[Data for processing Boundary: Start]

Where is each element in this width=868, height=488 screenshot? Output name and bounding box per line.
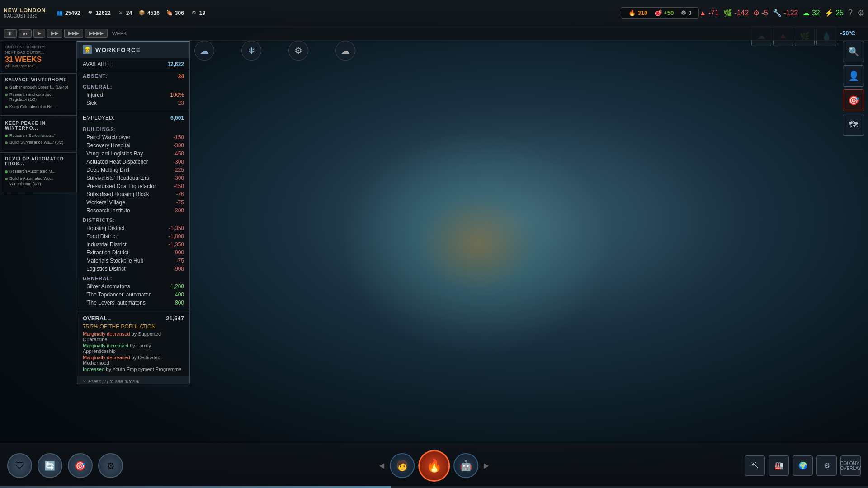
bottom-progress-bar (0, 486, 868, 488)
task-dot-3 (5, 106, 8, 108)
action-icon-industry[interactable]: 🏭 (769, 455, 789, 476)
weeks-value: 31 WEEKS (5, 56, 72, 64)
peace-text-2: Build 'Surveillance Wa...' (0/2) (9, 140, 63, 145)
influence-line: Marginally increased by Family Apprentic… (83, 343, 184, 354)
injured-row: Injured 100% (77, 91, 189, 99)
bottom-icon-gear[interactable]: ⚙ (98, 453, 123, 478)
building-name: Pressurised Coal Liquefactor (86, 183, 161, 189)
building-row: Pressurised Coal Liquefactor-450 (77, 182, 189, 190)
bottom-character-group: ◄ 🧑 🔥 🤖 ► (377, 450, 491, 482)
action-icon-world[interactable]: 🌍 (793, 455, 813, 476)
influence-text: Marginally increased (83, 343, 128, 348)
population-icon: 👥 (56, 9, 63, 17)
fastest-button[interactable]: ▶▶▶▶ (85, 29, 108, 38)
materials-value: 4516 (147, 10, 160, 16)
task-item-1: Gather enough Cores f... (19/40) (5, 85, 72, 90)
workforce-header: 👷 WORKFORCE (77, 42, 189, 58)
action-icon-mine[interactable]: ⛏ (745, 455, 765, 476)
employed-value: 6,601 (170, 115, 184, 121)
materials-stat: 📦 4516 (138, 9, 160, 17)
health-icon: ❤ (86, 9, 94, 17)
map-icon-3[interactable]: ⚙ (288, 41, 308, 61)
absent-label: ABSENT: (83, 73, 108, 80)
building-value: -150 (161, 134, 184, 141)
workforce-icon: 👷 (83, 45, 92, 54)
character-icon-2[interactable]: 🤖 (453, 453, 478, 478)
building-value: -450 (161, 150, 184, 157)
map-icon-2[interactable]: ❄ (241, 41, 261, 61)
action-icon-overlay[interactable]: COLONYOVERLAY (840, 455, 861, 476)
rewind-button[interactable]: ⏮ (19, 29, 32, 38)
character-icon-center[interactable]: 🔥 (418, 450, 450, 482)
slow-button[interactable]: ▶ (33, 29, 45, 38)
develop-dot-1 (5, 170, 8, 173)
building-row: Actuated Heat Dispatcher-300 (77, 158, 189, 166)
workers-icon: ⚙ (681, 9, 686, 16)
divider-1 (77, 110, 189, 110)
task-text-1: Gather enough Cores f... (19/40) (9, 85, 68, 90)
districts-list: Housing District-1,350Food District-1,80… (77, 224, 189, 273)
bottom-icon-shield[interactable]: 🛡 (7, 453, 32, 478)
overall-section: OVERALL 21,647 75.5% OF THE POPULATION M… (77, 311, 189, 376)
right-icon-map[interactable]: 🗺 (843, 114, 864, 136)
building-value: -75 (161, 199, 184, 206)
nav-arrow-right[interactable]: ► (482, 460, 491, 471)
bottom-icon-crosshair[interactable]: 🎯 (68, 453, 93, 478)
district-name: Industrial District (86, 241, 161, 248)
fast-button[interactable]: ▶▶▶ (64, 29, 83, 38)
action-icon-settings[interactable]: ⚙ (816, 455, 837, 476)
population-stat: 👥 25492 (56, 9, 80, 17)
peace-panel: KEEP PEACE IN WINTERHO... Research 'Surv… (0, 117, 77, 151)
right-icon-target[interactable]: 🎯 (843, 89, 864, 111)
district-name: Materials Stockpile Hub (86, 258, 161, 264)
building-name: Deep Melting Drill (86, 167, 161, 173)
health-stat: ❤ 12622 (86, 9, 110, 17)
character-icon-1[interactable]: 🧑 (390, 453, 415, 478)
influence-line: Marginally decreased by Dedicated Mother… (83, 354, 184, 366)
map-icon-1[interactable]: ☁ (194, 41, 214, 61)
bottom-center-characters: ◄ 🧑 🔥 🤖 ► (377, 450, 491, 482)
settings-button[interactable]: ⚙ (857, 8, 864, 18)
help-button[interactable]: ? (848, 8, 853, 18)
develop-dot-2 (5, 178, 8, 180)
building-name: Research Institute (86, 207, 161, 214)
bottom-progress-fill (0, 486, 391, 488)
food-rate: 🥩 +50 (655, 9, 674, 16)
nav-arrow-left[interactable]: ◄ (377, 460, 386, 471)
food-icon: 🍖 (166, 9, 173, 17)
district-value: -900 (161, 266, 184, 272)
right-icon-person[interactable]: 👤 (843, 65, 864, 87)
right-panel: 🔍 👤 🎯 🗺 (843, 41, 864, 136)
task-text-3: Keep Cold absent in Ne... (9, 104, 56, 110)
task-item-3: Keep Cold absent in Ne... (5, 104, 72, 110)
sick-label: Sick (86, 100, 161, 106)
building-value: -450 (161, 183, 184, 189)
map-icon-4[interactable]: ☁ (335, 41, 355, 61)
overall-row: OVERALL 21,647 (83, 315, 184, 322)
peace-task-1: Research 'Surveillance...' (5, 133, 72, 139)
food-stat: 🍖 306 (166, 9, 184, 17)
buildings-list: Patrol Watchtower-150Recovery Hospital-3… (77, 133, 189, 215)
time-controls-bar: ⏸ ⏮ ▶ ▶▶ ▶▶▶ ▶▶▶▶ WEEK -50°C (0, 26, 868, 41)
stat-pos-1: ☁ 32 (802, 9, 820, 17)
pause-button[interactable]: ⏸ (4, 29, 17, 38)
week-label: WEEK (112, 31, 127, 36)
workforce-panel: 👷 WORKFORCE AVAILABLE: 12,622 ABSENT: 24… (77, 41, 190, 384)
general-item-name: 'The Lovers' automatons (86, 300, 161, 306)
building-value: -225 (161, 167, 184, 173)
stat-pos-2: ⚡ 25 (825, 9, 844, 17)
general-item-value: 400 (161, 291, 184, 298)
sick-value: 23 (161, 100, 184, 106)
right-icon-search[interactable]: 🔍 (843, 41, 864, 62)
top-stats: 👥 25492 ❤ 12622 ⚔ 24 📦 4516 🍖 306 ⚙ 19 (56, 9, 621, 17)
medium-button[interactable]: ▶▶ (47, 29, 62, 38)
overall-pct: 75.5% OF THE POPULATION (83, 324, 184, 330)
building-name: Vanguard Logistics Bay (86, 150, 161, 157)
district-name: Extraction District (86, 249, 161, 256)
bottom-icon-refresh[interactable]: 🔄 (38, 453, 62, 478)
materials-icon: 📦 (138, 9, 146, 17)
food-value: 306 (175, 10, 184, 16)
develop-text-1: Research Automated M... (9, 169, 56, 174)
steam-value: 19 (199, 10, 205, 16)
building-name: Subsidised Housing Block (86, 191, 161, 197)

[Data for processing Boundary: End]

> Task details
Your answer should be all lines from the data that contain "label".

> Output below
absent-label: ABSENT: (83, 73, 108, 80)
sick-label: Sick (86, 100, 161, 106)
week-label: WEEK (112, 31, 127, 36)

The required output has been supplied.